Seul le souscripteur d'un contrat d'assurance-vie peut en désigner le bénéficiaire. L'attribution du bénéfice du contrat n'est pas une libéralité, le conjoint bénéficiaire ne peut pas cantonner s'il souhaite prendre une quotité moindre que celle qui lui a été allouée.
Les clauses à option
Les clauses à option
La clause bénéficiaire peut conférer au bénéficiaire une faculté de choix ; procédant de la volonté du souscripteur, elle est licite ; en effet, aucun texte ne l'interdit (§ I).
Pratiquement, cela suppose l'insertion d'options dans la clause bénéficiaire : l'époux bénéficiaire pourra choisir entre différentes quotités de garantie selon les modalités prévues par la clause (§ II).
La validité des clauses à option
– Clause alternative. – Inclure des options dans la clause bénéficiaire revient à rédiger une clause alternative. Certaines compagnies d'assurance sont cependant hostiles à la rédaction de telles clauses au motif que celles-ci contreviendraient aux règles de la stipulation pour autrui et que leur application pourrait entraîner, pour la fraction reçue par les bénéficiaires autres que celui qui bénéficie du choix des quotités, une imposition aux droits de mutation à titre gratuit. Pour éviter ce risque, ces assureurs préfèrent privilégier une division des primes (par ex., par la souscription de plusieurs contrats avec des clauses identiques permettant au conjoint de renoncer à un ou plusieurs bénéfices) ou du capital (ce qui suppose de rédiger une clause répartissant la garantie entre plusieurs bénéficiaires), ce qui ne correspond pas toujours à la volonté du souscripteur.

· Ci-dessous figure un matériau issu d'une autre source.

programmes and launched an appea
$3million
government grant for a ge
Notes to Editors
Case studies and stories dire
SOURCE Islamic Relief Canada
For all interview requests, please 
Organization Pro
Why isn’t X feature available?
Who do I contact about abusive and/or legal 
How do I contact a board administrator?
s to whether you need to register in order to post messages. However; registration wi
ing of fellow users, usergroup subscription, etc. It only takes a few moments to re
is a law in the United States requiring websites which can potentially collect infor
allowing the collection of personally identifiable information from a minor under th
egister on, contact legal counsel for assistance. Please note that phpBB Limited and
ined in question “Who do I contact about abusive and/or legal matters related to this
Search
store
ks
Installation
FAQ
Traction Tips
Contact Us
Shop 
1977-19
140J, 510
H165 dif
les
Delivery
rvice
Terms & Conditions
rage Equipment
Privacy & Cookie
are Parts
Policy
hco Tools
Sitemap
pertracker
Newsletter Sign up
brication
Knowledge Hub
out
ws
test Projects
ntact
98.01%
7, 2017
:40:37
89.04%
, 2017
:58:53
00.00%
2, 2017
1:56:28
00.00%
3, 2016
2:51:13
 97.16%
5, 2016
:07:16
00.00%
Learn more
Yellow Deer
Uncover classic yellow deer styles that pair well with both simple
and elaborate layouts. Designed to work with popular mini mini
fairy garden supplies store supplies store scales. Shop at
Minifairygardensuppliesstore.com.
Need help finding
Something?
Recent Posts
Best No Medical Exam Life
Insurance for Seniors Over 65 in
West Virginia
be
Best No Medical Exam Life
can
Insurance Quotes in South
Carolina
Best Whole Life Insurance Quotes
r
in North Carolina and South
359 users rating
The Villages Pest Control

– Clause à options et stipulation pour autrui. – Le contrat d'assurance-vie est analysé comme une stipulation pour autrui qui permet de créer un droit au profit d'un tiers comme au profit d'une partie au contrat. Ce mécanisme permet au souscripteur d'user de la même liberté que celle dont il pourrait user en réalisant une donation ou un legs. Or, un disposant peut parfaitement rédiger un legs alternatif, c'est-à-dire un legs dont l'objet est à choisir entre plusieurs choses, par exemple un capital ou une rente, une rente ou un usufruit. On peut donc imaginer qu'un souscripteur exprime une volonté identique dans sa clause bénéficiaire permettant au bénéficiaire de choisir telle ou telle part du capital dû, sans que ce choix puisse être analysé comme une renonciation.
– Clause à options et droit de l'assurance-vie. – Il a été également objecté qu'une telle clause serait contraire au caractère personnel de la désignation du bénéficiaire. En effet, la clause à options permet au bénéficiaire qui en profite de choisir la fraction et la nature de droits qu'il entend recevoir. Ce choix a pour conséquence de déterminer l'étendue des droits que recevront effectivement les autres bénéficiaires.

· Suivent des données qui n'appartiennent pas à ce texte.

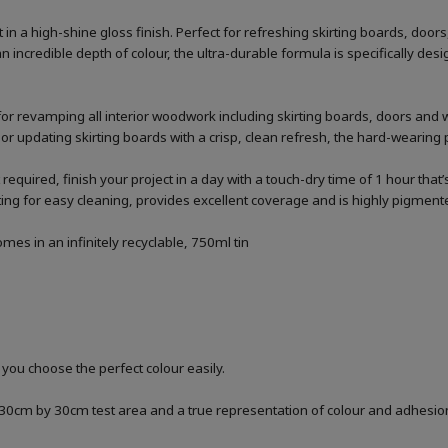
n a high-shine gloss finish. Perfect for refreshing skirting boards, doo
n incredible depth of colour, the ultra-durable formula is specifically 
for revamping all interior woodwork including skirting boards, doors and 
 or updating skirting boards with a crisp, clean refresh, the hard-wearing p
 required, finish your project in a day with a touch-dry time of 1 hour that
g for easy cleaning, provides excellent coverage and is highly pigmented
es in an infinitely recyclable, 750ml tin
 you choose the perfect colour easily.
a 30cm by 30cm test area and a true representation of colour and adhesi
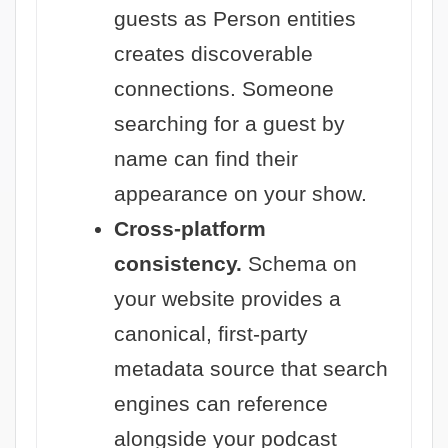
guests as Person entities
creates discoverable
connections. Someone
searching for a guest by
name can find their
appearance on your show.
Cross-platform
consistency.
Schema on
your website provides a
canonical, first-party
metadata source that search
engines can reference
alongside your podcast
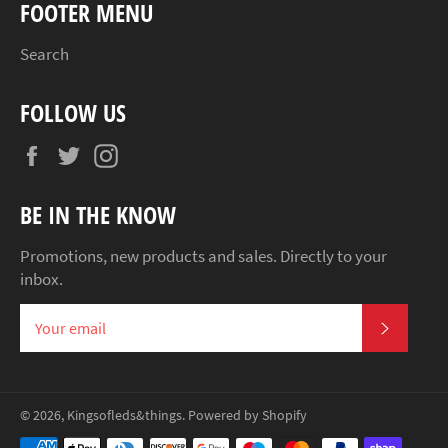
FOOTER MENU
Search
FOLLOW US
Facebook
Twitter
Instagram
BE IN THE KNOW
Promotions, new products and sales. Directly to your
inbox.
SUBSCR
© 2026,
Kingsofleds&things
.
Powered by Shopify
Payment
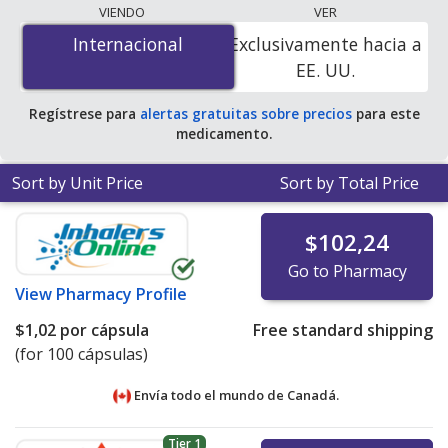
lowest available price for cloxacillin (cloxacillin sodium)
VIENDO
VER
250 mg is
$1.00 por capsule
for 100 capsules at
Internacional
Internacional
Exclusivamente hacia a
PharmacyChecker-accredited online pharmacies
.
EE. UU.
Regístrese para
alertas gratuitas sobre precios
para este
medicamento.
Sort by Unit Price
Sort by Total Price
$102,24
Go to Pharmacy
View
Pharmacy Profile
$1,02
por cápsula
Free standard shipping
(for 100 cápsulas)
Envía todo el mundo de
Canadá.
Tier 1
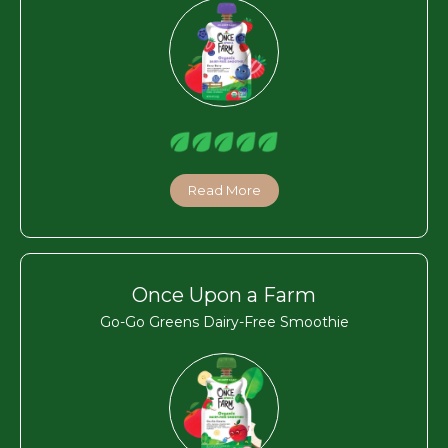
Read More
Once Upon a Farm
Go-Go Greens Dairy-Free Smoothie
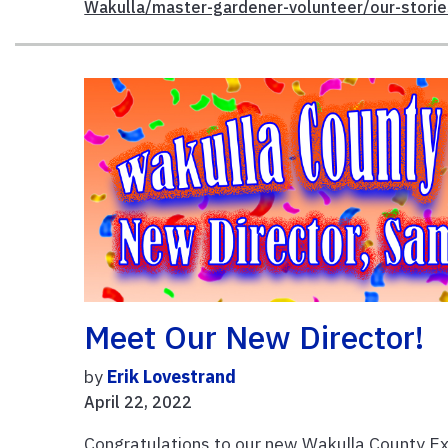
Wakulla/master-gardener-volunteer/our-storie
Meet Our New Director!
by
Erik Lovestrand
April 22, 2022
Congratulations to our new Wakulla County Ex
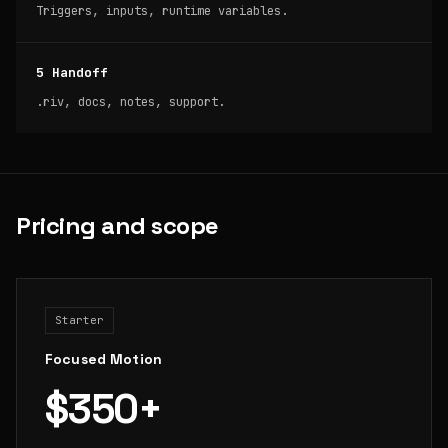
Triggers, inputs, runtime variables.
5 Handoff
.riv, docs, notes, support.
Pricing and scope
Starter
Focused Motion
$350+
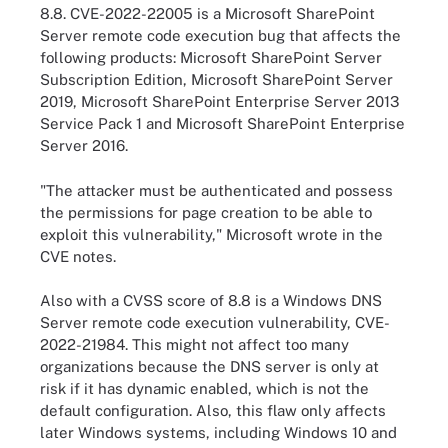
8.8. CVE-2022-22005 is a Microsoft SharePoint
Server remote code execution bug that affects the
following products: Microsoft SharePoint Server
Subscription Edition, Microsoft SharePoint Server
2019, Microsoft SharePoint Enterprise Server 2013
Service Pack 1 and Microsoft SharePoint Enterprise
Server 2016.
"The attacker must be authenticated and possess
the permissions for page creation to be able to
exploit this vulnerability," Microsoft wrote in the
CVE notes.
Also with a CVSS score of 8.8 is a Windows DNS
Server remote code execution vulnerability, CVE-
2022-21984. This might not affect too many
organizations because the DNS server is only at
risk if it has dynamic enabled, which is not the
default configuration. Also, this flaw only affects
later Windows systems, including Windows 10 and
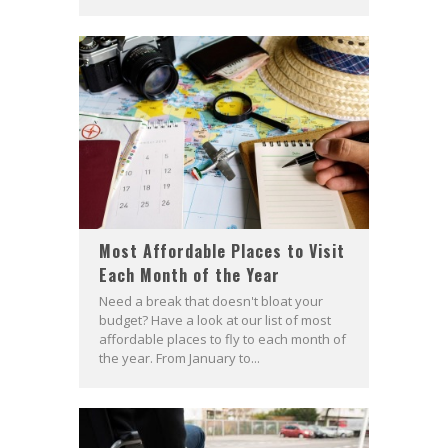
Most Affordable Places to Visit
Each Month of the Year
Need a break that doesn't bloat your
budget? Have a look at our list of most
affordable places to fly to each month of
the year. From January to...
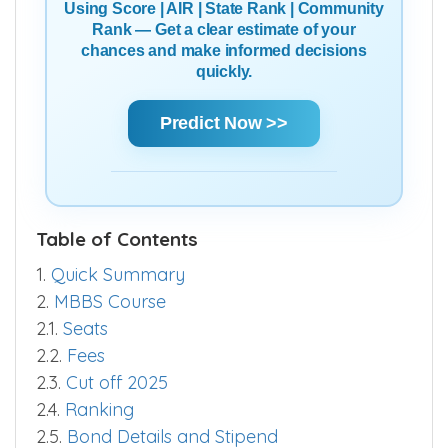
Using Score | AIR | State Rank | Community
Rank — Get a clear estimate of your
chances and make informed decisions
quickly.
Predict Now >>
Table of Contents
1.
Quick Summary
2.
MBBS Course
2.1.
Seats
2.2.
Fees
2.3.
Cut off 2025
2.4.
Ranking
2.5.
Bond Details and Stipend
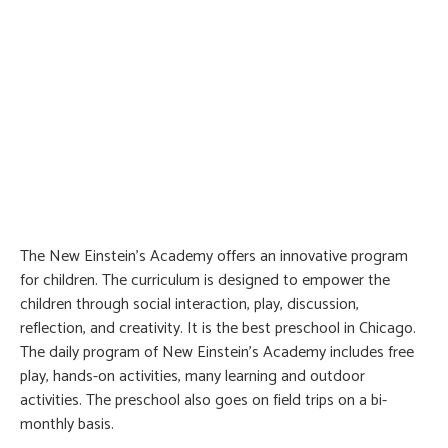
The New Einstein’s Academy offers an innovative program
for children. The curriculum is designed to empower the
children through social interaction, play, discussion,
reflection, and creativity. It is the best preschool in Chicago.
The daily program of New Einstein’s Academy includes free
play, hands-on activities, many learning and outdoor
activities. The preschool also goes on field trips on a bi-
monthly basis.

Le Code des assurances lui-même admet que le souscripteur peut conférer au conjoint, dans certains cas, la possibilité de choisir la quotité qu'il entend effectivement recevoir. En effet, selon l'article L. 132-8 du Code des assurances, « les héritiers, ainsi désignés, ont droit au bénéfice de l'assurance en proportion de leurs parts héréditaires ». En application de la clause, chaque héritier de rang préférable recevra une fraction de garantie correspondant à ses droits dans la succession. Lorsque l'assuré laisse à sa survivance son époux et un ou plusieurs enfants communs, l'attribution de la garantie se fera en fonction de la volonté exprimée par le conjoint, en application de l'article 757 du Code civil (option entre le quart en pleine propriété ou la totalité en usufruit). Si donc le souscripteur peut offrir au conjoint la possibilité, par sa volonté, de choisir entre deux quotités, c'est que ce choix n'est pas incompatible avec la stipulation pour autrui et avec le droit de l'assurance-vie.

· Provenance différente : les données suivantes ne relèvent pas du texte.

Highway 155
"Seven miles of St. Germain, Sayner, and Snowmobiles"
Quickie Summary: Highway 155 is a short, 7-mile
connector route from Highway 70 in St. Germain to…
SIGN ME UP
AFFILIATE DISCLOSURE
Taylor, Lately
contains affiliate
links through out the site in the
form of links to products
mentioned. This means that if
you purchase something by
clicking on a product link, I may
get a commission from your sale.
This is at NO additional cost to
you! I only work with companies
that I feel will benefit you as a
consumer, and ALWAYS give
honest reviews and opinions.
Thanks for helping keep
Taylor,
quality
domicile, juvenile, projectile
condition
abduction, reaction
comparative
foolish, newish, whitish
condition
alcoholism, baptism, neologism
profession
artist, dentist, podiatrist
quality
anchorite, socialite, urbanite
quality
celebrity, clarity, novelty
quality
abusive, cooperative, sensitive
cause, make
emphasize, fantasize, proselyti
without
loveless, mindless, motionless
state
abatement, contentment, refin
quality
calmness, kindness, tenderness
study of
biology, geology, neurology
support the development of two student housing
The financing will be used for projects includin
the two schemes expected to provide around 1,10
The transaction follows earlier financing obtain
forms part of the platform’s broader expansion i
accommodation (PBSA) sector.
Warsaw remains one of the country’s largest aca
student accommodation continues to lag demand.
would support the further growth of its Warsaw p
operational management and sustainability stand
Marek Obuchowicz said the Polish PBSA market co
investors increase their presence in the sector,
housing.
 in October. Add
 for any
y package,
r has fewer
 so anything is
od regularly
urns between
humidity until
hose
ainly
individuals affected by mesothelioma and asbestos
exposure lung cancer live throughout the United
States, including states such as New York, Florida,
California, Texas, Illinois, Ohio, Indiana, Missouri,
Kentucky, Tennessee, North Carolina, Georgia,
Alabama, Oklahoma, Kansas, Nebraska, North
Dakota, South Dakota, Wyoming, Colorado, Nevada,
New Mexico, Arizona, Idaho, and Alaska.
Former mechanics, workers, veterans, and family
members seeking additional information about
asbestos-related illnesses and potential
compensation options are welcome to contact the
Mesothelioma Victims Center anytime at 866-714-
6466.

Par ailleurs le bénéficiaire, qui dispose de l'option, n'a pas la possibilité de choisir ceux qui recevront la valeur de la garantie. La délivrance de la garantie va s'effectuer dans le strict respect de la volonté du souscripteur.
– Clause à options et donation. – En matière d'assurance-vie, l'administration fiscale ne considère pas que le bénéficiaire de premier rang qui renonce réalise une libéralité au profit des bénéficiaires de second rang. Par ailleurs, en choisissant la quotité qu'il entend recevoir, le bénéficiaire ne se dépouille d'aucun droit sur le reste de la garantie, celui-ci ne lui ayant jamais appartenu.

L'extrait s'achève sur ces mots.